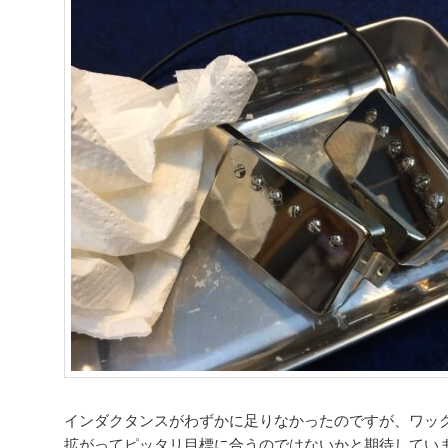
インダクタンスがわずかに足りなかったのですが、ワッ
拡がってピッタリ目標に合うのではないかと期待してい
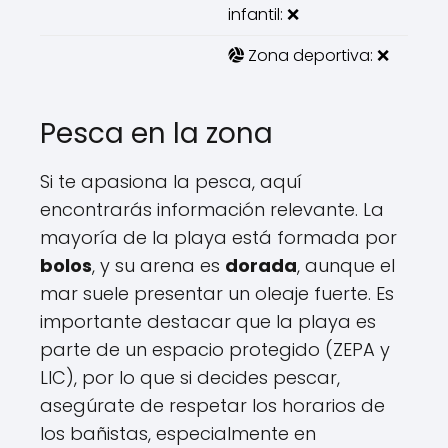
infantil: ❌
Zona deportiva: ❌
Pesca en la zona
Si te apasiona la pesca, aquí
encontrarás información relevante. La
mayoría de la playa está formada por
bolos
, y su arena es
dorada
, aunque el
mar suele presentar un oleaje fuerte. Es
importante destacar que la playa es
parte de un espacio protegido (ZEPA y
LIC), por lo que si decides pescar,
asegúrate de respetar los horarios de
los bañistas, especialmente en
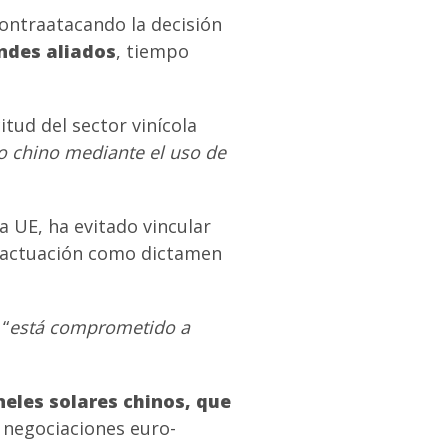
ontraatacando la decisión
ndes aliados
, tiempo
tud del sector vinícola
o chino mediante el uso de
a UE, ha evitado vincular
u actuación como dictamen
 “
está comprometido a
neles solares chinos, que
s negociaciones euro-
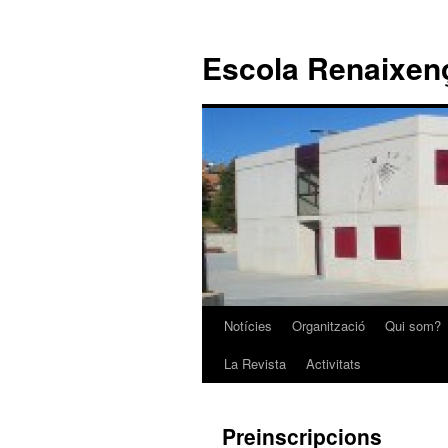
Escola Renaixen
Notícies
Organització
Qui som?
Vés
La Revista
Activitats
al
contingut
Preinscripcions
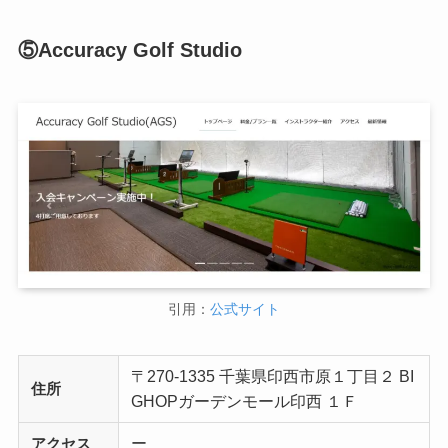
⑤Accuracy Golf Studio
引用：
公式サイト
〒270-1335 千葉県印西市原１丁目２ BI
住所
GHOPガーデンモール印西 １Ｆ
ー
アクセス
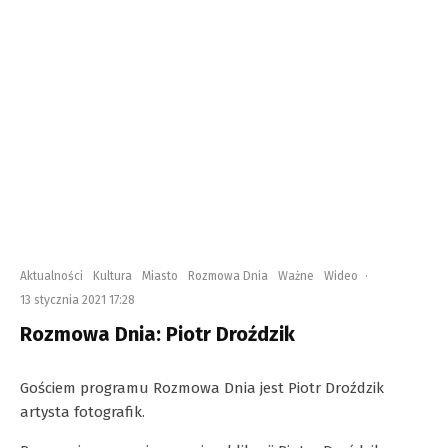
Aktualności
Kultura
Miasto
Rozmowa Dnia
Ważne
Wideo
·
13 stycznia 2021 17:28
Rozmowa Dnia: Piotr Droździk
Gościem programu Rozmowa Dnia jest Piotr Droździk
artysta fotografik.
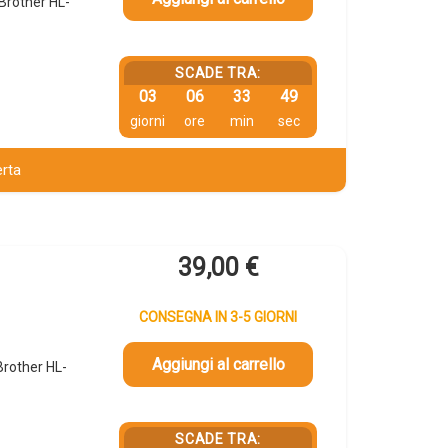
Brother HL-
SCADE TRA:
03
06
33
48
giorni
ore
min
sec
erta
39,00
€
CONSEGNA IN 3-5 GIORNI
Aggiungi al carrello
rother HL-
SCADE TRA:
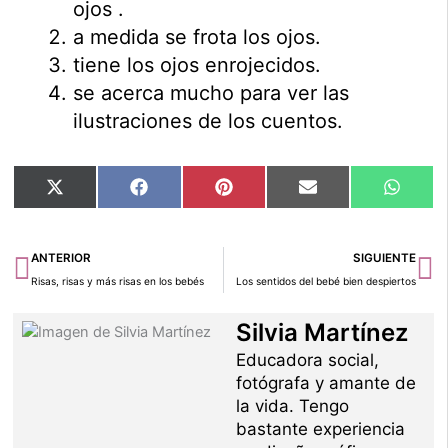
ojos .
a medida se frota los ojos.
tiene los ojos enrojecidos.
se acerca mucho para ver las
ilustraciones de los cuentos.
Compartir
Compartir
Compartir
Compartir
Compar
X
Facebook
Pinterest
Email
Whats
en
en
en
en
en
(Twitter)
Ant
Si
ANTERIOR
SIGUIENTE
Risas, risas y más risas en los bebés
Los sentidos del bebé bien despiertos
Silvia Martínez
Educadora social,
fotógrafa y amante de
la vida. Tengo
bastante experiencia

______

• What you should do:
A single number is expected: how many lines in the records contain the string "ojos".

• Your solution:
3